“Tarantino sia il sindaco di tutti”
L'UDC samaratese chiede al sindaco di difendere i diritti del Comune e della comunità messi a rischio dalla manovra economica
Riceviamo e pubblichiamo il comunicato dell’UDC di Samarate, che s’inserisce nel dibattito sulla manovra 2011-2012, sul ruolo dei sindaci e sui tagli imposti alle comunità locali
Ci siamo.
Queste due parole usate come cappello introduttivo le abbiamo già usate tempo fa quando, dopo mesi di attesa, nel nostro comune di Samarate abbiamo potuto constatare che la maggior parte delle promesse elettorali della maggioranza non sono state mantenute. Le cause non sono sicuramente da imputare totalmente alla nuova giunta che probabilmente si trova oggi nell’imbarazzo di dover gestire il bene pubblico senza risorse, senza competenze specifiche, dovendo in più portarsi dietro i problemi lasciati dal precedente governo comunale; ma queste sono cose che, immancabilmente, succedono tutte le volte che c’è un elezione, tutte le volte che il bene comune passa di mano.
Diciamo ancora “ci siamo” perché, come è ormai sotto gli occhi di tutti, questi giorni tutta l’attenzione dei vari media, televisione, radio, stampa e web è concentrata sulla manovra divenuta legge tra mille dissensi esterni ed interni alla maggioranza del governo del paese Italia.
Tutti sono concordi nel ritenere che questa situazione sta creando un forte imbarazzo nelle giunte di centro-destra del nostro paese, perché mai come oggi queste questioni stanno mettendo in gioco la capacità critica di sostenere in coscienza le esigenze sociali, popolari rispetto a quelle politiche.
Come già anticipato l’anno scorso, sta ritornando, anzi, sta emergendo prioritaria la questione morale che deve essere l’ispiratrice principale di ogni decisione.
Quando una giunta governa una città spesso prima di procedere con un confronto aperto con i propri cittadini, antepone il confronto con il proprio partito per capire e applicare le linee guida tracciate dai vari direttivi … ma, in questo momento, le linee guida sono molto impopolari, anche tra le varie giunte.
Molti sindaci hanno preso posizione, con modalità diverse, per far capire al governo che certe cose devono essere tutelate perché credo siano il motivo stesso per cui esistono i comuni, le provincie, le regioni … tutelare i diritti civili, sociali, economici di una comunità, soprattutto delle categorie più deboli, i giovani e gli anziani.
Il sindaco non è paragonabile al presidente del consiglio della città, deve essere come il suo Presidente della Repubblica, super partes, deve essere il sindaco di tutti, indistintamente.
Oggi al sindaco di Samarate viene data questa opportunità, non anteporre gli interessi del partito a quelli della sua comunità e se è vero che la situazione tragica nazionale non gli permette di essere autonomo nelle decisioni, gradiremmo un segno tangibile di vicinanza alla città … dicono che chi governa spesso si trova a prendere decisioni a volte impopolari; bhe, questa volta chiediamo al ns. sindaco di prendere una posizione popolare, che faccia chiarezza su tutte le questioni comunali irrisolte, tutti i progetti e le proposte ferme, nel cassetto, perché non diventino per l’ennesima volta l’eredità indesiderata di chi lo seguirà alla fine del suo mandato.

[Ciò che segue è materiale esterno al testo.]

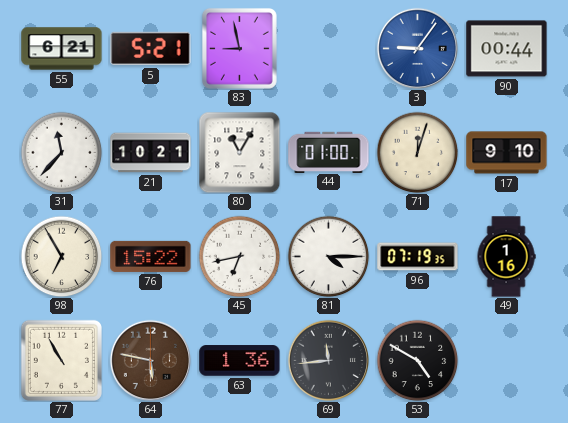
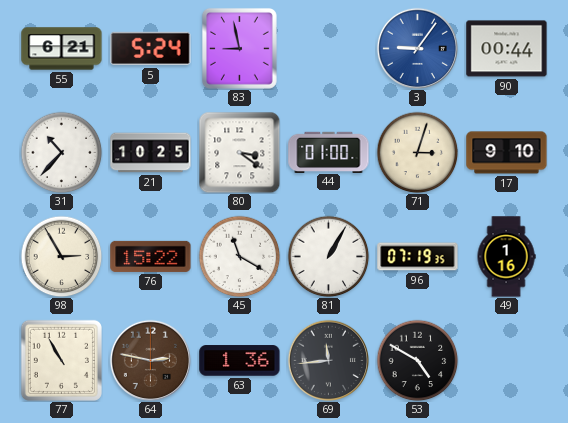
5: 5:21 -> 5:24
31: 11:37 -> 10:37
21: 10:21 -> 10:25
80: 11:05 -> 3:21
71: 12:03 -> 3:03
98: 6:55 -> 2:55
45: 6:43 -> 11:20
81: 4:15 -> 1:05
64: 5:47 -> 2:47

Vorremmo leggere su questo importantissimo organo di informazione, non solo gli appuntamenti artistici, culturali o ludici proposti dal comune, ma anche come procedono i lavori della giunta, quali opere sono all’ordine del giorno, l’impegno costante per discutere i progetti importanti per lo sviluppo della nostra area.

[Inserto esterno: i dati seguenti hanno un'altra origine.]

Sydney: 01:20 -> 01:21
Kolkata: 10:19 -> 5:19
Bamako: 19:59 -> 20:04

Quello che noi vorremmo dal ns. sindaco, non è una pubblica denuncia delle incongruenze politiche nella gestione quotidiana della cosa pubblica, nemmeno dichiarare apertamente le innumerevoli incompatibilità personali e politiche all’interno della maggioranza; quello che vogliamo è che faccia il sindaco di tutti, non solo di chi l’ha votato.